*** Opening GIVEN RECORDS ***

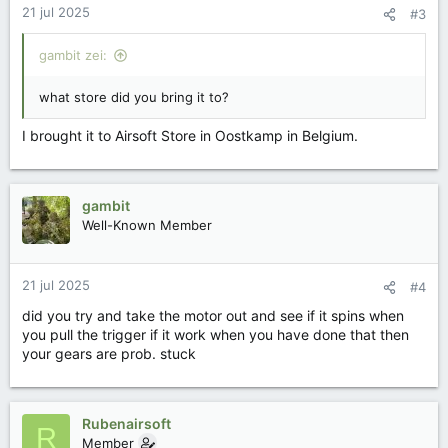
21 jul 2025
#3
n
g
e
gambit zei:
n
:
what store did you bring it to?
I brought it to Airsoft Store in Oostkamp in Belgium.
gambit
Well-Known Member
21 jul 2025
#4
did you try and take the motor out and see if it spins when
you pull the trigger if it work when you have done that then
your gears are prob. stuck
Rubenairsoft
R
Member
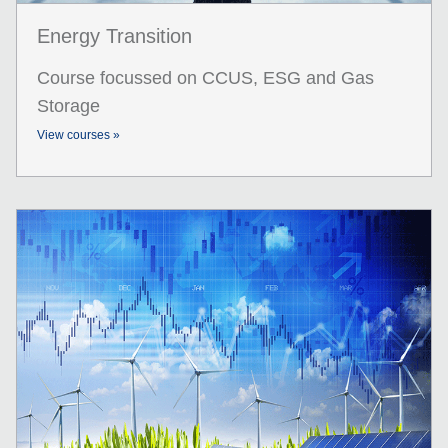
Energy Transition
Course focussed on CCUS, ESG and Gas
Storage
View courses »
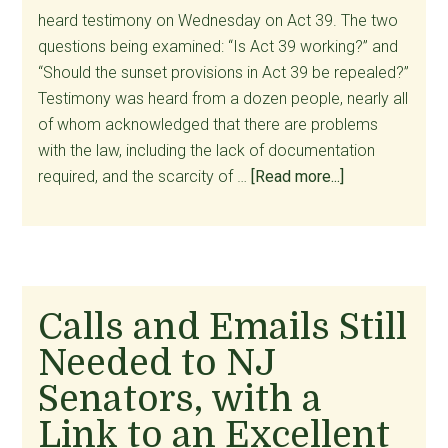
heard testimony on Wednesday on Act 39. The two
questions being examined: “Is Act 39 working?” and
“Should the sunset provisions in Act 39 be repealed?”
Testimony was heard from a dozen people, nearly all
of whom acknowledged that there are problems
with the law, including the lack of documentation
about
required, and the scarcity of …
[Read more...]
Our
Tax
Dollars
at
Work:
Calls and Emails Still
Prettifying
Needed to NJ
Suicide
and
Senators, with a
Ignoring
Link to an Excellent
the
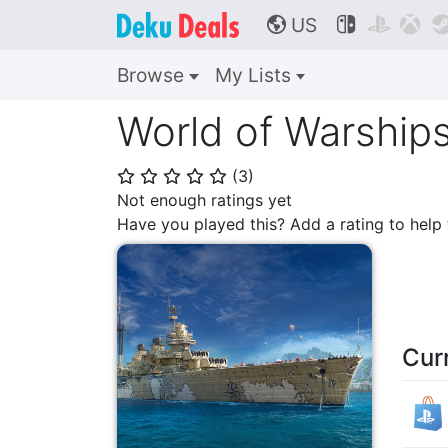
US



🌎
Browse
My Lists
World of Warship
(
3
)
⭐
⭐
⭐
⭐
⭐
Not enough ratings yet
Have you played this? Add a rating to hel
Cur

*** Closing GIVEN RECORDS ***
*** Opening GIVEN RECORDS ***

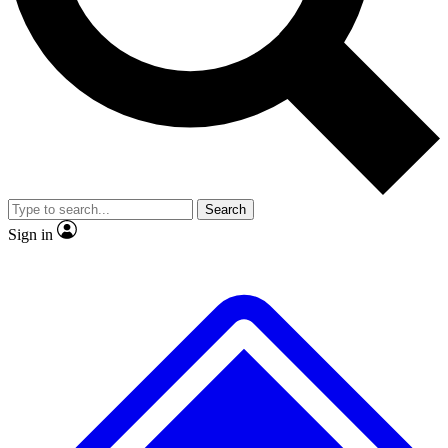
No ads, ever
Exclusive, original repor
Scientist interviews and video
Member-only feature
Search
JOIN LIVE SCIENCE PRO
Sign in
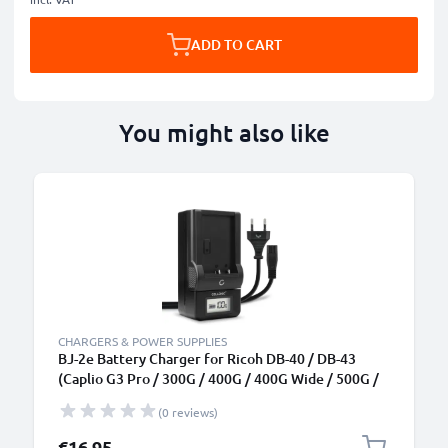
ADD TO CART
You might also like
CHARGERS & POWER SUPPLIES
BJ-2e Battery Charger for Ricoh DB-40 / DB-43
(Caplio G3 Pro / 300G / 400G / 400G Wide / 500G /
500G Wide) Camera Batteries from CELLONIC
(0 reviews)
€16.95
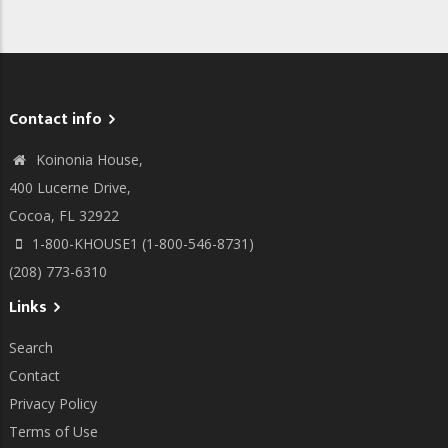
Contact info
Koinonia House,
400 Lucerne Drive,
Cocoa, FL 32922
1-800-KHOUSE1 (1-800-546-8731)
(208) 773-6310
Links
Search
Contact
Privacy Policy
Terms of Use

*** Closing GIVEN RECORDS ***

§ EXERCISE AIM: A word-for-word reproduction is needed of the lines above from the line containing "(0 reviews)" through the line containing "Terms of Use", with both ends kept and no pictures.

§ RESULT FOR THIS TASK:
(0 reviews)
€16.95
Contact info
Koinonia House,
400 Lucerne Drive,
Cocoa, FL 32922
1-800-KHOUSE1 (1-800-546-8731)
(208) 773-6310
Links
Search
Contact
Privacy Policy
Terms of Use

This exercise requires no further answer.